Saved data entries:

****************

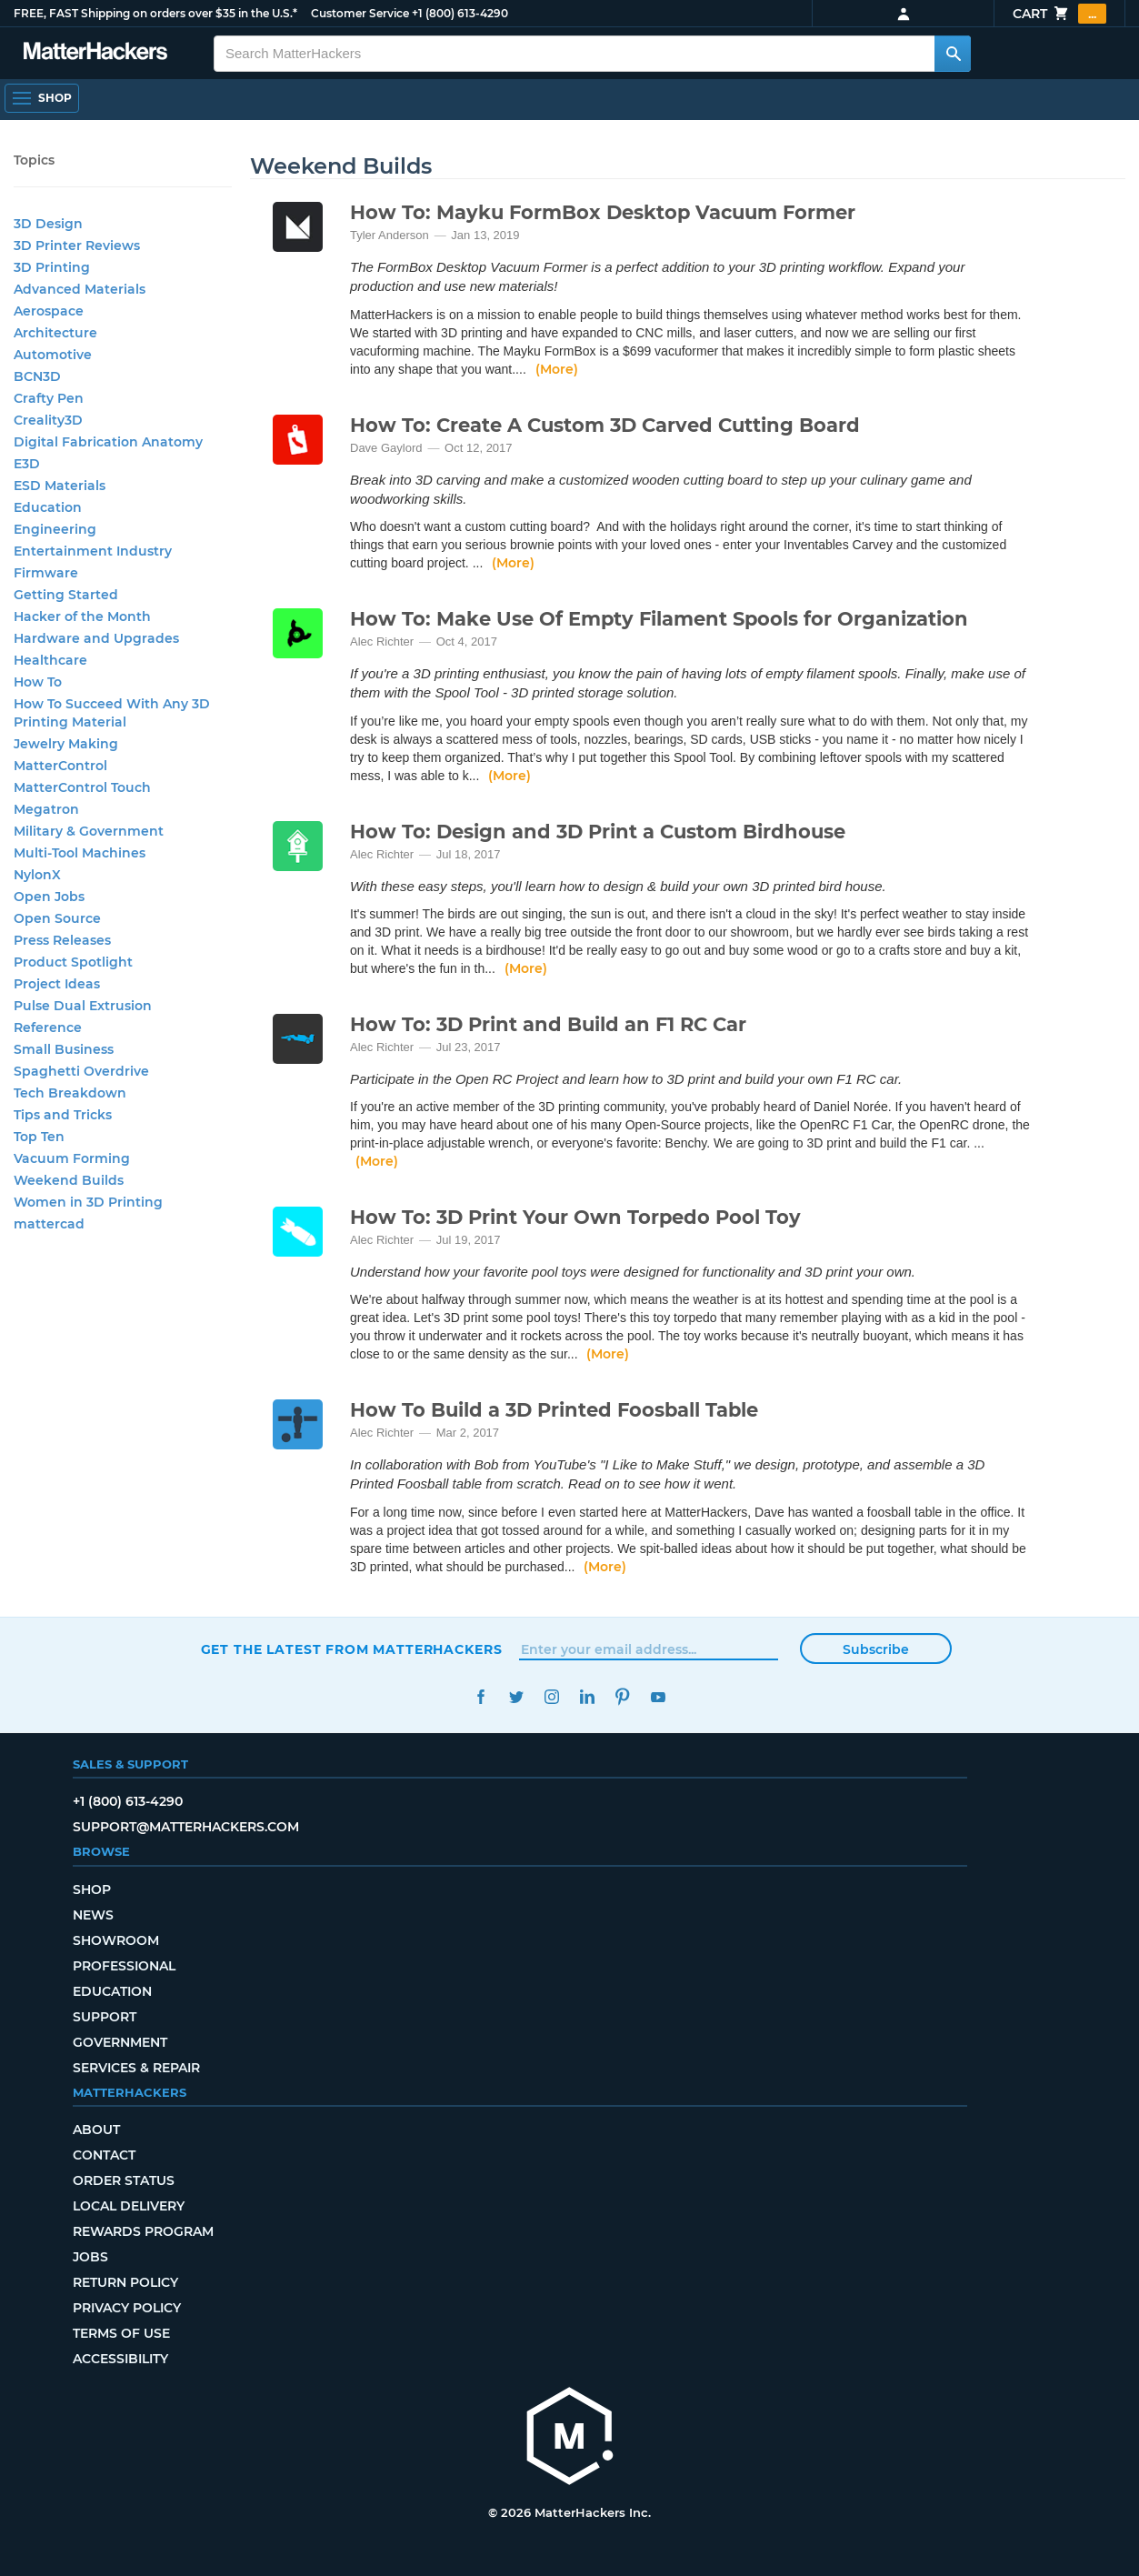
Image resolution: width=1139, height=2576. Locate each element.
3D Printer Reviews (77, 245)
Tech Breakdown (70, 1093)
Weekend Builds (69, 1180)
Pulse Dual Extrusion (83, 1005)
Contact (104, 2155)
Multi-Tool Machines (79, 853)
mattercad (49, 1224)
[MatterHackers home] (570, 2438)
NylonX (37, 875)
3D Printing (52, 267)
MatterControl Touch (82, 787)
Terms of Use (121, 2333)
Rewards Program (143, 2231)
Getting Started (66, 594)
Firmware (46, 573)
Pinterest (623, 1697)
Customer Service (360, 13)
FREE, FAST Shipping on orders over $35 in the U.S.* (155, 13)
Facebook (481, 1697)
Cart (1059, 14)
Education (48, 507)
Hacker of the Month (82, 616)
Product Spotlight (73, 962)
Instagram (552, 1697)
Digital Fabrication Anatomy (108, 442)
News (93, 1915)
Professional (124, 1966)
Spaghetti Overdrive (81, 1071)
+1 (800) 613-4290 (460, 13)
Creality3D (48, 420)
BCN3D (37, 376)
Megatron (46, 809)
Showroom (116, 1940)
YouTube (658, 1697)
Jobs (90, 2257)
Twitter (517, 1697)
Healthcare (50, 660)
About (96, 2129)
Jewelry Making (66, 744)
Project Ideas (57, 984)
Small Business (64, 1049)
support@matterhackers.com (186, 1827)
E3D (27, 464)
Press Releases (62, 940)
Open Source (57, 918)
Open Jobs (49, 896)
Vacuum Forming (72, 1158)
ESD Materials (59, 485)
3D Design (48, 224)
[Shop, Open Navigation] (42, 98)
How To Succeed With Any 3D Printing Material (112, 713)
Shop (92, 1889)
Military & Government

****************

— PROBLEM REQUIREMENTS —
Every line from the one containing "Healthcare (50, 660)" through the end of the entries above must be echoed exactly, with both ends kept.

— RESPONSE TO THIS EXERCISE —
Healthcare (50, 660)
About (96, 2129)
Jewelry Making (66, 744)
Project Ideas (57, 984)
Small Business (64, 1049)
support@matterhackers.com (186, 1827)
E3D (27, 464)
Press Releases (62, 940)
Open Source (57, 918)
Open Jobs (49, 896)
Vacuum Forming (72, 1158)
ESD Materials (59, 485)
3D Design (48, 224)
[Shop, Open Navigation] (42, 98)
How To Succeed With Any 3D Printing Material (112, 713)
Shop (92, 1889)
Military & Government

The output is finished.